-- INPUT FOR THIS TASK follows --

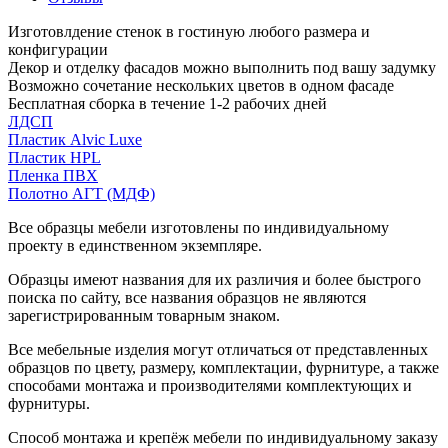
Изготовлдение стенок в гостиную любого размера и
конфигурации
Декор и отделку фасадов можно выполнить под вашу задумку
Возможно сочетание нескольких цветов в одном фасаде
Бесплатная сборка в течение 1-2 рабочих дней
ЛДСП
Пластик Alvic Luxe
Пластик HPL
Пленка ПВХ
Полотно АГТ (МДФ)
Все образцы мебели изготовлены по индивидуальному
проекту в единственном экземпляре.
Образцы имеют названия для их различия и более быстрого
поиска по сайту, все названия образцов не являются
зарегистрированным товарным знаком.
Все мебельные изделия могут отличаться от представленных
образцов по цвету, размеру, комплектации, фурнитуре, а также
способами монтажа и производителями комплектующих и
фурнитуры.
Способ монтажа и крепёж мебели по индивидуальному заказу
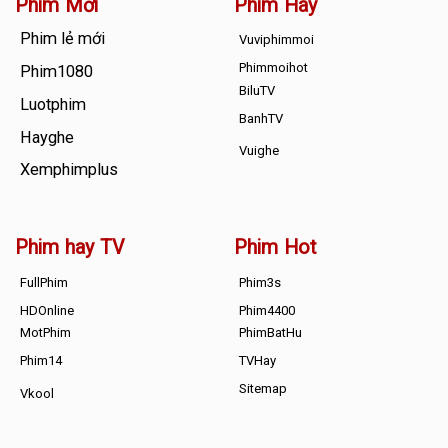
Phim Mới
Phim Hay
Phim lẻ mới
Vuviphimmoi
Phimmoihot
Phim1080
BiluTV
Luotphim
BanhTV
Hayghe
Vuighe
Xemphimplus
Phim hay TV
Phim Hot
FullPhim
Phim3s
HDOnline
Phim4400
MotPhim
PhimBatHu
Phim14
TVHay
Sitemap
Vkool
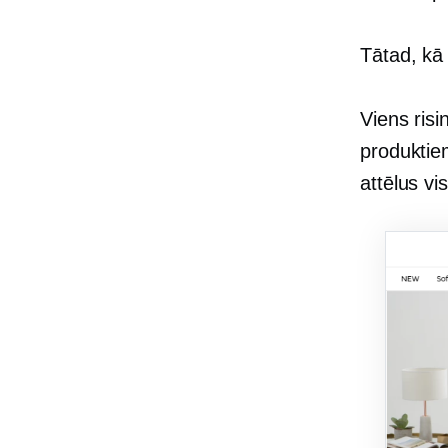
Tātad, kā
Viens risi
produktie
attēlus v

-- INPUT FOR THIS TASK concluded --

_WHAT YOU ARE ASKED TO DO_
Exact reproduction is required for the lines from the one containing "Способ монтажа и" through the end of the material, and for those lines only, without pictures.

_OUTPUT FOR THIS TASK_
Способ монтажа и крепёж мебели по индивидуальному заказу
Phim Mới
Phim Hay
Phim lẻ mới
Vuviphimmoi
Phimmoihot
Phim1080
BiluTV
Luotphim
BanhTV
Hayghe
Vuighe
Xemphimplus
Phim hay TV
Phim Hot
FullPhim
Phim3s
HDOnline
Phim4400
MotPhim
PhimBatHu
Phim14
TVHay
Sitemap
Vkool
Tātad, kā
Viens risi
produktie
attēlus v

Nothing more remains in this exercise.